The average salary for city employees has risen to $113,800, marking a 7.4% increase from last year’s figure of just under $106,000. In detail, civilian workers received a 5% raise last July, while police officers and lifeguards got a 4% raise, and firefighters received a 3% raise last July along with an additional 1% increase this January.

These raises are also complemented by automatic increases employees earn upon reaching certain seniority milestones.

Interestingly, the rise in payments comes even as the city’s unfunded pension liability has slightly decreased, from $3.49 billion to $3.46 billion. Usually, a reduction in debt correlates with lower payments. Karwalski had anticipated a debt drop of $131 million this year, yet the actual decline is a mere $27.9 million.

On a brighter note, Karwalski highlighted that the pension plan’s funded rate has climbed to 76.1%, the highest it has been since 2008. This interest rate and unfunded debt situation is based on a long-term liability projection of $14.51 billion against an asset projection of $11.05 billion.

Karwalski suggested that while the 2026 funded rate of 76.1% may seem slightly worse than 2008’s rate of 78.1%, it’s actually an improvement with how the city has refined its investment strategies and employee lifespan assumptions, which had previously been criticized as overly optimistic.
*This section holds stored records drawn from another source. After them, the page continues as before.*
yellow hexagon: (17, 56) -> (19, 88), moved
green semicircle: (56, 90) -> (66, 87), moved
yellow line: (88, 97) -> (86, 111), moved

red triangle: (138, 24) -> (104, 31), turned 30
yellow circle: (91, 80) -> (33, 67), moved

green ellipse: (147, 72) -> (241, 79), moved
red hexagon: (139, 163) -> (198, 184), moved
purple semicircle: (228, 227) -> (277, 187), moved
Looking ahead, Karwalski anticipates another rise in annual payments next year, projecting them to hit $573.2 million, before subsequently dropping to around $500 million for five years, from 2029 to 2033. Last year marked the first time payments surpassed the $500 million mark.
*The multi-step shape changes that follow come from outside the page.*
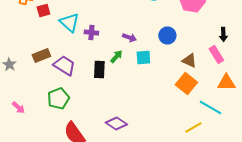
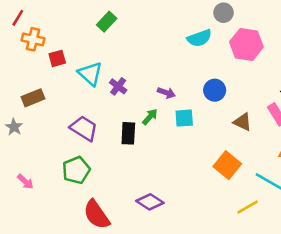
purple cross: (91, 32) -> (118, 86), turned 32
brown rectangle: (41, 56) -> (33, 98), moved
orange square: (186, 84) -> (227, 165), moved

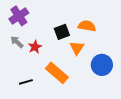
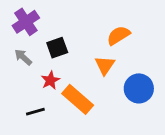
orange semicircle: (87, 26) -> (118, 35), turned -42
black square: (62, 32) -> (57, 48), moved
red star: (35, 47) -> (50, 80), moved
However, not every increased pension payment will affect the estimated $110 million general fund deficit. It’s reported that only 73% of employees enrolled in the city’s pension system are funded by general funds, while the remaining 27% work with corporate funds, including those for sewer, water, and municipal golf courses.

Before Karwalski revised the total payments, the last projection for general fund pension payments was $383 million. With the new figures, general fund pension payments could rise to around $410 million, which likely underestimates the budget shortfall already facing the city.

Recently, city finance officials disclosed a new $23 million deficit in the current fiscal year’s budget, citing lower-than-expected revenues alongside some unforeseen expenses. This situation could push the city to consider emergency budget cuts this winter.

Karwalski presented the updated payment amount to the SDCERS board for consideration on Friday, but a formal adoption of the payment amount is not anticipated until the board’s meeting in March.